I can't write them all down to /etc/sudoers

Umm, why not? This is an extremely flexible and comfortable way of granting minimum necessary privileges (you can even give users the ability to run commands as other users, not root, or use one sudoers file for several systems, specifying which capabilities are allowed on which systems). Why would you not want to do this the most secure way possible (given that what you're trying to do is risky at best anyway)?

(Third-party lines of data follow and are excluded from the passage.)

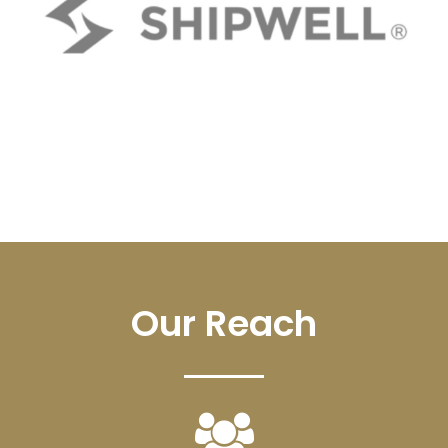
Our Reach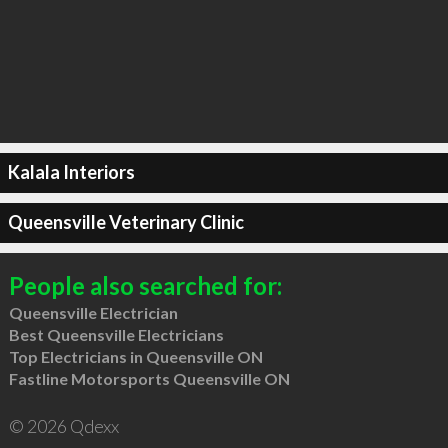
Kalala Interiors
Queensville Veterinary Clinic
People also searched for:
Queensville Electrician
Best Queensville Electricians
Top Electricians in Queensville ON
Fastline Motorsports Queensville ON
© 2026 Qdexx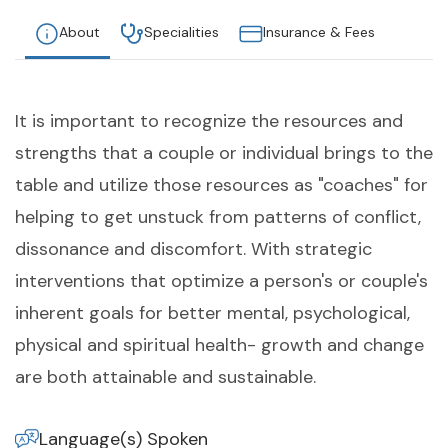
About
Specialities
Insurance & Fees
It is important to recognize the resources and
strengths that a couple or individual brings to the
table and utilize those resources as "coaches" for
helping to get unstuck from patterns of conflict,
dissonance and discomfort. With strategic
interventions that optimize a person's or couple's
inherent goals for better mental, psychological,
physical and spiritual health- growth and change
are both attainable and sustainable.
Language(s) Spoken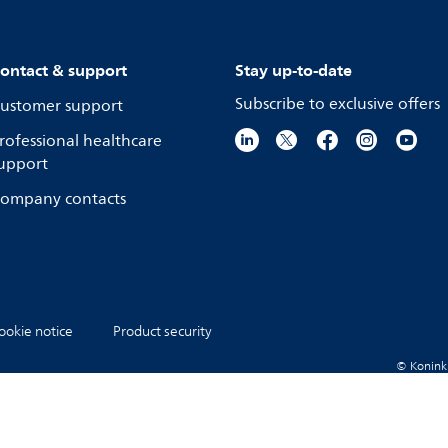
ontact & support
Stay up-to-date
Subscribe to exclusive offers
ustomer support
rofessional healthcare
upport
ompany contacts
ookie notice
Product security
© Koninkli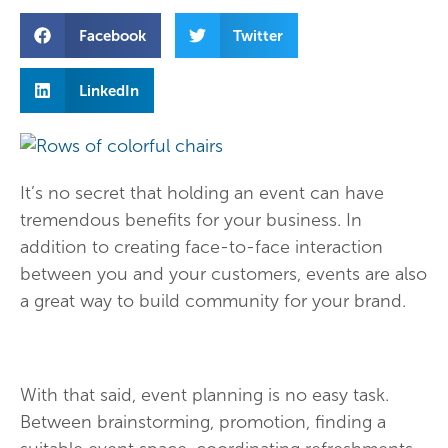
Facebook
Twitter
LinkedIn
It’s no secret that holding an event can have
tremendous benefits for your business. In
addition to creating face-to-face interaction
between you and your customers, events are also
a great way to build community for your brand.
With that said, event planning is no easy task.
Between brainstorming, promotion, finding a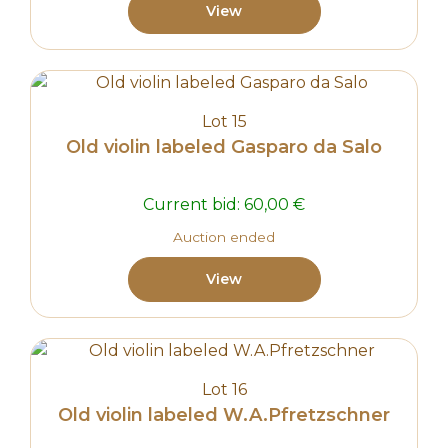
View
Lot 15
Old violin labeled Gasparo da Salo
Current bid:
60,00
€
Auction ended
View
Lot 16
Old violin labeled W.A.Pfretzschner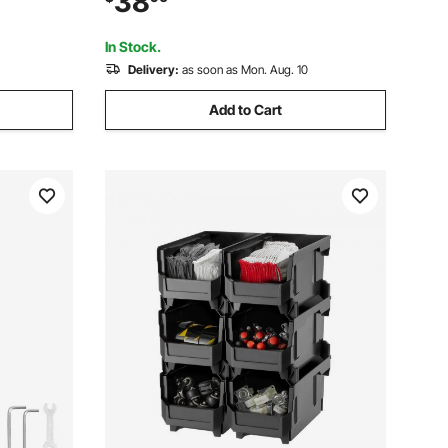
38
 Pantry
for Closet, Kitchen, Office, or Pantry
Organization
In Stock.
Delivery:
as soon as Mon. Aug. 10
Add to Cart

I thought there is some generic perl way to change uid?

Sorry, I'm not in the business of promoting bad practices (and I consider suidperl to be a bad practice :-).

If you're calling lots of external commands, the best thing would be to condense these into one or several shell scripts (taking care to make the scripts do as little as possible, be as unambiguous as possible and require as few passed parameters as possible) and then make the script callable by sudo.


A computer is a state machine. Threads are for people who can't program state machines. -- Alan Cox

Ok, lets say you convinced me for now ;)
I had in mind that there must be another way to make that. I'm not against sudo, I use it for a cople of another scripts. I thought that it will be dangerous overcrouded there if I add all needed programs for that script there.

You can change your uid in Perl by using POSIX::setuid, but setting your userid only works if you are already on uid 0. Also, using setuid programs or scripts is a dangerous practice, so I would try to limit what needs to be done by root as much as possible.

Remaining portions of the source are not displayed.